Current and former prosecutors say they fear that the actions of the Barr-led Justice Department undermine the independence and integrity of the nation’s top law enforcement agency. Career prosecutors have responding by withdrawing themselves from cases, quitting their jobs, or even agreeing to appear before Congress as whistleblowers. On Wednesday, two career prosecutors who worked on the Stone case will testify before the House Judiciary Committee to speak about Barr’s time as attorney general. Jonathan Kravis, a federal prosecutor who worked on the Stone case and quit his job entirely after DOJ higher-ups tried to help Stone, wrote in a recent op-ed that the department’s actions in the Stone and Flynn cases “will do lasting damage to the institution.”
The implications of that damage are far from trivial. Political interference, perceived and real, undermines the DOJ’s mission and hurts the morale of the thousands of career employees committed to ensuring the fair and impartial administration of justice. For the federal prosecutors across the country tasked with enforcing the law on behalf of the American people, their job becomes more difficult when lawyers on the opposite side of the courtroom demand that their clients receive the same preferential treatment as Michael Flynn, say, or Roger Stone. (A Justice Department spokeswoman did not respond to a request for comment.)
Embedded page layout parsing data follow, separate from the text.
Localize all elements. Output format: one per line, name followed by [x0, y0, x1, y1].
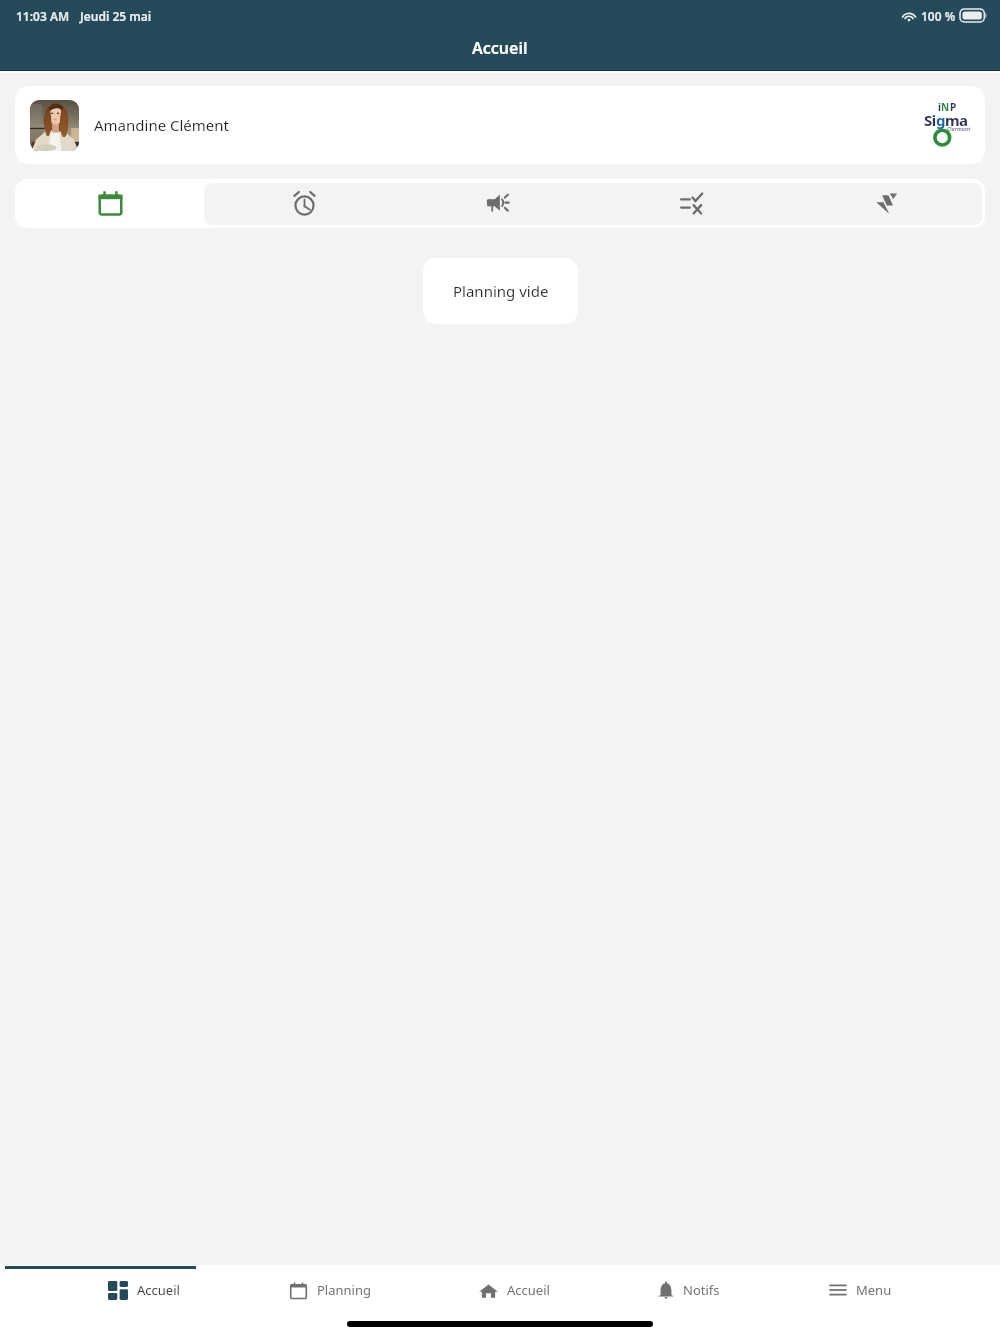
staticText: Amandine Clément: [94, 115, 230, 135]
staticText: Notifs: [683, 1281, 720, 1299]
button[interactable]: Menu: [829, 1270, 892, 1310]
staticText: g: [936, 110, 945, 130]
button[interactable]: Planning vide: [423, 258, 578, 324]
button[interactable]: Notifs: [658, 1270, 720, 1310]
button[interactable]: Accueil: [108, 1270, 180, 1310]
staticText: ma: [945, 110, 967, 130]
button[interactable]: Planning: [15, 179, 209, 228]
staticText: Clermont: [947, 126, 971, 133]
staticText: Accueil: [137, 1281, 180, 1299]
button[interactable]: Vie etudiante: [791, 179, 985, 228]
button[interactable]: Annonces: [403, 179, 597, 228]
staticText: Si: [924, 110, 936, 130]
staticText: N: [941, 100, 950, 114]
button[interactable]: Horaires: [209, 179, 403, 228]
staticText: Menu: [856, 1281, 892, 1299]
staticText: Jeudi 25 mai: [80, 8, 152, 24]
button[interactable]: Amandine Clément: [15, 86, 985, 164]
staticText: Planning: [317, 1281, 371, 1299]
staticText: i: [938, 100, 941, 114]
button[interactable]: Accueil: [479, 1270, 550, 1310]
staticText: Accueil: [507, 1281, 550, 1299]
staticText: 11:03 AM: [16, 8, 70, 24]
staticText: 100 %: [921, 8, 956, 24]
button[interactable]: Planning: [289, 1270, 371, 1310]
staticText: Accueil: [472, 37, 528, 59]
staticText: Planning vide: [453, 281, 549, 301]
button[interactable]: Absences: [597, 179, 791, 228]
staticText: P: [950, 100, 957, 114]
If you also consider the recent firings of several inspectors general and Trump’s repeated attacks on the judiciary, you’re left with the notion that President Trump sees himself as above accountability. “What makes autocrats autocrats is that they believe they alone possess all power in a society and that no one and no institution can properly check that power,” says Ian Bassin, a former associate White House counsel under President Obama who now runs Protect Democracy, a nonpartisan group dedicated to resisting authoritarianism in the U.S. “If courts try to check his power, he calls them ‘so-called judges.’ If inspectors general try to check his power, he removes them. If the Department of Justice tries to investigate him, he politicizes it and fires U.S. attorneys.”
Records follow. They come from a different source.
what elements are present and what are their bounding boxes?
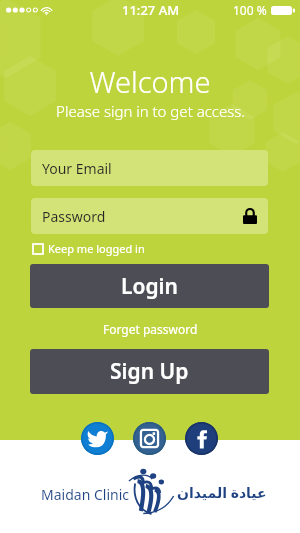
- button[interactable]: Twitter: [81, 422, 114, 455]
- staticText: Forget password: [103, 321, 198, 337]
- staticText: Password: [42, 207, 106, 226]
- button[interactable]: Password: [31, 198, 268, 234]
- staticText: Maidan Clinic: [41, 485, 129, 504]
- staticText: Sign Up: [110, 357, 189, 386]
- staticText: Please sign in to get access.: [56, 101, 245, 121]
- staticText: Login: [121, 272, 178, 301]
- staticText: 11:27 AM: [122, 1, 180, 19]
- staticText: 100 %: [233, 2, 267, 18]
- staticText: Welcome: [89, 62, 211, 101]
- button[interactable]: Sign Up: [30, 349, 269, 394]
- button[interactable]: Login: [30, 264, 269, 308]
- button[interactable]: Instagram: [133, 422, 166, 455]
- button[interactable]: Keep me logged in: [31, 239, 147, 258]
- staticText: Your Email: [42, 159, 112, 178]
- button[interactable]: Facebook: [185, 422, 218, 455]
- button[interactable]: Forget password: [93, 317, 208, 341]
- button[interactable]: Your Email: [31, 150, 268, 186]
- staticText: Keep me logged in: [48, 241, 145, 256]
- staticText: عيادة الميدان: [177, 483, 267, 502]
The Justice Department, like any big institution, is flawed and sometimes makes mistakes. But what’s alarming with the William Barr-led DOJ is the pattern of recent high-profile decisions, says Chuck Rosenberg, a former U.S. attorney and senior FBI official.
“The thing we’re seeing that’s different and distressing is that their judgments seem always to cut in the same direction and always on behalf of the president and his allies,” Rosenberg says. “This tells you that they may not be errors but rather a systemic failure of leadership grounded in bias and preference. If they were just errors, the errors would be randomly distributed, and they would cut in different directions, including occasionally against presidential allies. You wouldn’t expect the current pattern of favoritism. What’s so deeply troubling is that pattern.”
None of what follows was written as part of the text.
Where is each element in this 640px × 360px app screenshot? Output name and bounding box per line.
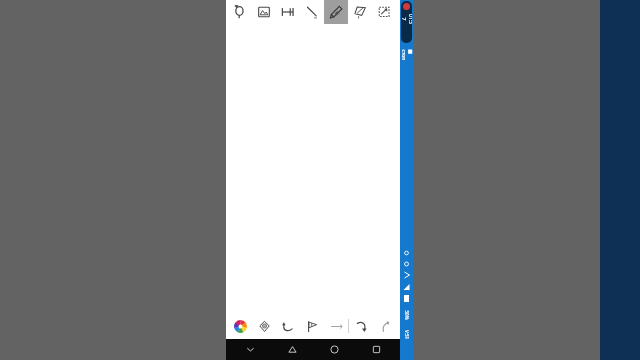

David Greenberg, a Rutgers University professor and historian, says SDNY prosecutor Geoffrey Berman’s removal — first announced on a Friday night, with no warning to Berman — reminded him of one of the Justice Department’s darkest days during Richard Nixon’s presidency. On the night of October 20, 1973, President Nixon fired Watergate Special Prosecutor Archibald Cox and accepted the resignations of Attorney General Elliot Richardson and Deputy Attorney General Bill Ruckelshaus in what was dubbed the Saturday Night Massacre. To this day, Nixon’s Saturday Night Massacre remains one of the most searing examples of political interference at the Justice Department.
Greenberg, author of the book Nixon’s Shadow: The History of an Image, says he traces the pattern of worrying decisions inside the Trump-era Justice Department back to the firing of former Deputy Attorney General Sally Yates and FBI Director James Comey in early 2017. The pattern of firings and suspicious interference by the Trump-era DOJ, he says, is “clearly in line with Nixonian behavior and then some.”
“In a normal political environment, a week’s worth of Saturday Night Massacres would lead to [Trump’s] impeachment and probably removal,” Greenberg says. “But we have such dysfunctional polarization, primarily the unwillingness of Republicans to step up and see Trump for what he is, that we’re not in a normal political environment anymore.”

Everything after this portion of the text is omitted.